I tested 1178583502 against a variety of possible bind variable values by using an outline hint in SQL*Plus scripts to force that plan no matter which values I tested against. I extracted the outline hint by running the query with POSITION_ID=’VALUE1′ and using this dbms_xplan call:
select * from table(dbms_xplan.display_cursor(null,null,'OUTLINE'));
Then I just added the outline hint to a copy of the same SQL*Plus script and tried various combinations of bind variable values as constants in the where clause just as I had tried VALUE1 for POSITION_ID. I used the values that I had extracted using bind2.sql. After verifying that the new plan worked with a variety of possible bind variable values, I used a SQL Profile to force 2w9nb7yvu91g0 to use 1178583502 and the problem was resolved.

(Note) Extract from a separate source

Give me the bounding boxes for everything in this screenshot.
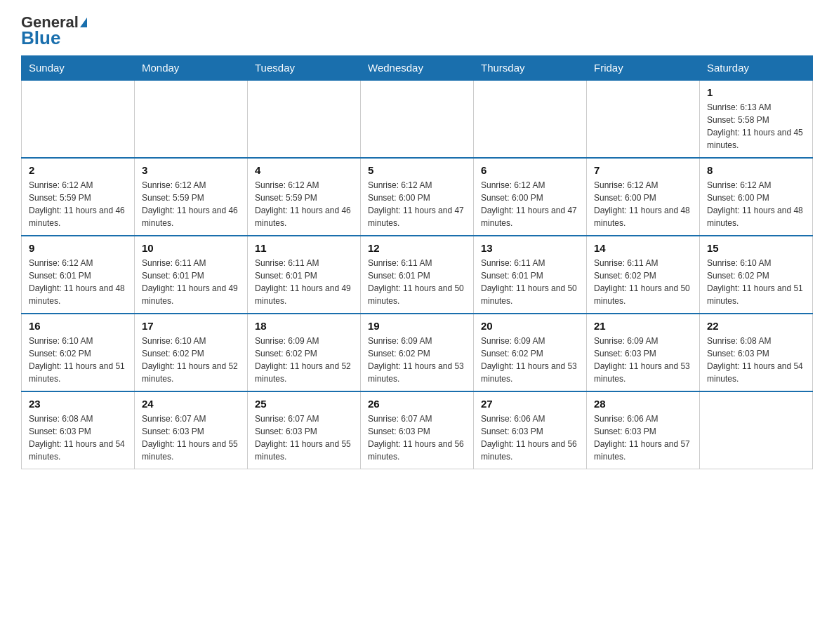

I have just described how I created the original July SQL Profile by running a version of the problem query replacing the bind variables with constants that I knew would cause the original plan to run for a long time. The optimizer chose a better plan for this set of constants than the one locked into the shared pool for the original query. I used the PLAN_HASH_VALUE for this plan to create a SQL Profile for the July query. This is like an approach that I documented in two earlier blog posts. In 2014 I talked about using a hint to get a faster plan in memory so I could use it in a SQL Profile. In 2017 I suggested using an outline hint in the same way. In both of those cases I ran the problem query with hints and verified that it was faster with the hints. Then I used a SQL Profile to force the better PLAN_HASH_VALUE onto the problem query. So, in all these cases the key is to generate a better plan in any way possible so that it is in memory and then create a SQL Profile based on it. A lot of times we have queries that have run on a better plan in the past and we just apply a SQL Profile that forces the better plan that is already in the system. My December, 2018 post documents this type of situation. But the 2014 and 2017 blog posts that I mentioned above and the July 2018 example that I just described all are similar in that we had to come up with a new plan that the query had never used and then force it onto the SQL statement using a SQL Profile.

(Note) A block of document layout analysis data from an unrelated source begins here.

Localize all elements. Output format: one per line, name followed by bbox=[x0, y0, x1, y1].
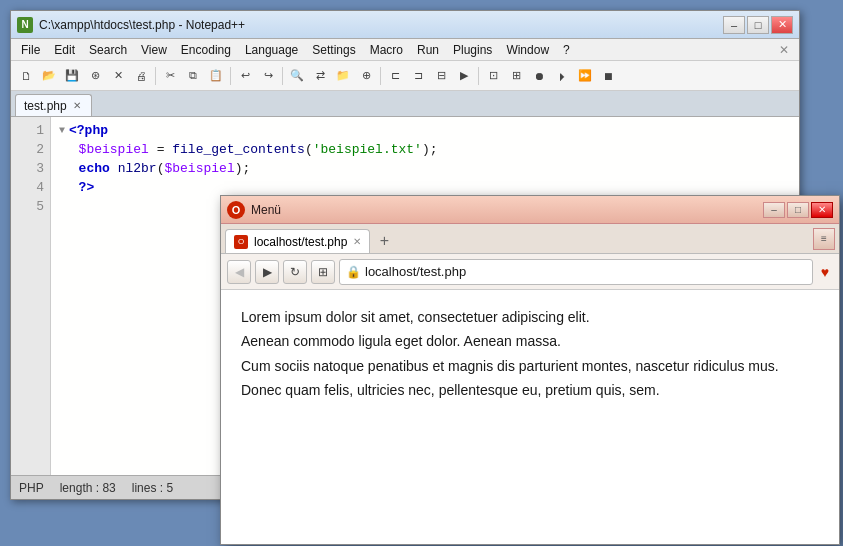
address-input[interactable] bbox=[365, 264, 806, 279]
menu-edit[interactable]: Edit bbox=[48, 41, 81, 59]
notepad-app-icon: N bbox=[17, 17, 33, 33]
browser-tab-localhost[interactable]: O localhost/test.php ✕ bbox=[225, 229, 370, 253]
address-lock-icon: 🔒 bbox=[346, 265, 361, 279]
menu-macro[interactable]: Macro bbox=[364, 41, 409, 59]
tb-findreplace[interactable]: ⇄ bbox=[309, 65, 331, 87]
toolbar-sep-4 bbox=[380, 67, 381, 85]
code-line-3: echo nl2br($beispiel); bbox=[59, 159, 791, 178]
menu-plugins[interactable]: Plugins bbox=[447, 41, 498, 59]
tb-zoom-in[interactable]: ⊕ bbox=[355, 65, 377, 87]
status-length: length : 83 bbox=[60, 481, 116, 495]
browser-reload-button[interactable]: ↻ bbox=[283, 260, 307, 284]
content-line-4: Donec quam felis, ultricies nec, pellent… bbox=[241, 379, 819, 401]
browser-window: O Menü – □ ✕ O localhost/test.php ✕ + ≡ … bbox=[220, 195, 840, 545]
menu-file[interactable]: File bbox=[15, 41, 46, 59]
content-line-3: Cum sociis natoque penatibus et magnis d… bbox=[241, 355, 819, 377]
browser-navbar: ◀ ▶ ↻ ⊞ 🔒 ♥ bbox=[221, 254, 839, 290]
tb-copy[interactable]: ⧉ bbox=[182, 65, 204, 87]
browser-tab-label: localhost/test.php bbox=[254, 235, 347, 249]
tb-bookmark[interactable]: ⊟ bbox=[430, 65, 452, 87]
tb-paste[interactable]: 📋 bbox=[205, 65, 227, 87]
tb-syntax[interactable]: ⊞ bbox=[505, 65, 527, 87]
code-line-1: ▼ <?php bbox=[59, 121, 791, 140]
menu-run[interactable]: Run bbox=[411, 41, 445, 59]
fold-marker-1[interactable]: ▼ bbox=[59, 121, 65, 140]
tb-playback[interactable]: ⏵ bbox=[551, 65, 573, 87]
menu-search[interactable]: Search bbox=[83, 41, 133, 59]
browser-forward-button[interactable]: ▶ bbox=[255, 260, 279, 284]
tab-close-icon[interactable]: ✕ bbox=[73, 100, 81, 111]
content-line-2: Aenean commodo ligula eget dolor. Aenean… bbox=[241, 330, 819, 352]
browser-content: Lorem ipsum dolor sit amet, consectetuer… bbox=[221, 290, 839, 544]
tb-cut[interactable]: ✂ bbox=[159, 65, 181, 87]
browser-bookmark-button[interactable]: ♥ bbox=[817, 260, 833, 284]
tb-close[interactable]: ✕ bbox=[107, 65, 129, 87]
tb-record[interactable]: ⏺ bbox=[528, 65, 550, 87]
browser-address-bar: 🔒 bbox=[339, 259, 813, 285]
tb-filebrowser[interactable]: 📁 bbox=[332, 65, 354, 87]
notepad-window-controls: – □ ✕ bbox=[723, 16, 793, 34]
browser-window-controls: – □ ✕ bbox=[763, 202, 833, 218]
browser-speeddial-button[interactable]: ⊞ bbox=[311, 260, 335, 284]
tb-saveall[interactable]: ⊛ bbox=[84, 65, 106, 87]
tb-save[interactable]: 💾 bbox=[61, 65, 83, 87]
code-line-2: $beispiel = file_get_contents('beispiel.… bbox=[59, 140, 791, 159]
notepad-toolbar: 🗋 📂 💾 ⊛ ✕ 🖨 ✂ ⧉ 📋 ↩ ↪ 🔍 ⇄ 📁 ⊕ ⊏ ⊐ ⊟ ▶ ⊡ … bbox=[11, 61, 799, 91]
menu-window[interactable]: Window bbox=[500, 41, 555, 59]
tb-print[interactable]: 🖨 bbox=[130, 65, 152, 87]
notepad-titlebar: N C:\xampp\htdocs\test.php - Notepad++ –… bbox=[11, 11, 799, 39]
browser-tab-icon: O bbox=[234, 235, 248, 249]
menu-close-x[interactable]: ✕ bbox=[773, 41, 795, 59]
browser-maximize-button[interactable]: □ bbox=[787, 202, 809, 218]
browser-new-tab-button[interactable]: + bbox=[372, 229, 396, 253]
tb-outdent[interactable]: ⊐ bbox=[407, 65, 429, 87]
browser-titlebar: O Menü – □ ✕ bbox=[221, 196, 839, 224]
tb-new[interactable]: 🗋 bbox=[15, 65, 37, 87]
tb-runmacro[interactable]: ⏩ bbox=[574, 65, 596, 87]
notepad-title: C:\xampp\htdocs\test.php - Notepad++ bbox=[39, 18, 723, 32]
tab-label: test.php bbox=[24, 99, 67, 113]
tb-run[interactable]: ▶ bbox=[453, 65, 475, 87]
notepad-close-button[interactable]: ✕ bbox=[771, 16, 793, 34]
browser-tab-close-icon[interactable]: ✕ bbox=[353, 236, 361, 247]
browser-tabbar: O localhost/test.php ✕ + ≡ bbox=[221, 224, 839, 254]
toolbar-sep-2 bbox=[230, 67, 231, 85]
tb-indent[interactable]: ⊏ bbox=[384, 65, 406, 87]
menu-help[interactable]: ? bbox=[557, 41, 576, 59]
status-lang: PHP bbox=[19, 481, 44, 495]
status-lines: lines : 5 bbox=[132, 481, 173, 495]
menu-language[interactable]: Language bbox=[239, 41, 304, 59]
browser-close-button[interactable]: ✕ bbox=[811, 202, 833, 218]
tb-find[interactable]: 🔍 bbox=[286, 65, 308, 87]
browser-minimize-button[interactable]: – bbox=[763, 202, 785, 218]
opera-app-icon: O bbox=[227, 201, 245, 219]
notepad-maximize-button[interactable]: □ bbox=[747, 16, 769, 34]
tab-test-php[interactable]: test.php ✕ bbox=[15, 94, 92, 116]
tb-redo[interactable]: ↪ bbox=[257, 65, 279, 87]
browser-menu-button[interactable]: ≡ bbox=[813, 228, 835, 250]
toolbar-sep-1 bbox=[155, 67, 156, 85]
toolbar-sep-3 bbox=[282, 67, 283, 85]
browser-back-button[interactable]: ◀ bbox=[227, 260, 251, 284]
notepad-minimize-button[interactable]: – bbox=[723, 16, 745, 34]
line-numbers: 1 2 3 4 5 bbox=[11, 117, 51, 475]
toolbar-sep-5 bbox=[478, 67, 479, 85]
browser-title: Menü bbox=[251, 203, 763, 217]
notepad-tabbar: test.php ✕ bbox=[11, 91, 799, 117]
menu-view[interactable]: View bbox=[135, 41, 173, 59]
tb-stopmacro[interactable]: ⏹ bbox=[597, 65, 619, 87]
notepad-menubar: File Edit Search View Encoding Language … bbox=[11, 39, 799, 61]
tb-open[interactable]: 📂 bbox=[38, 65, 60, 87]
content-line-1: Lorem ipsum dolor sit amet, consectetuer… bbox=[241, 306, 819, 328]
tb-undo[interactable]: ↩ bbox=[234, 65, 256, 87]
tb-wrap[interactable]: ⊡ bbox=[482, 65, 504, 87]
menu-encoding[interactable]: Encoding bbox=[175, 41, 237, 59]
menu-settings[interactable]: Settings bbox=[306, 41, 361, 59]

The incidents in January and July and the cases where I added hints all lead me to wonder how different one SQL statement can be from another and still share the same plan. The problem last week showed that two queries with slightly different select clauses could still use the same plan. The other cases show that you can add hints or run the statement with bind variables replaced with constants. In the January case I did not have to go back through the analysis that I did in July because I could quickly force the existing plan from the July query onto the January one. The January problem also shows the limits of SQL Profiles. The slightest change to a SQL statement causes a SQL Profile to be ignored, even though the plan would still work for the new SQL statement. But in the January case the ability to use the same plan for slightly different queries made it easy to create a new SQL Profile.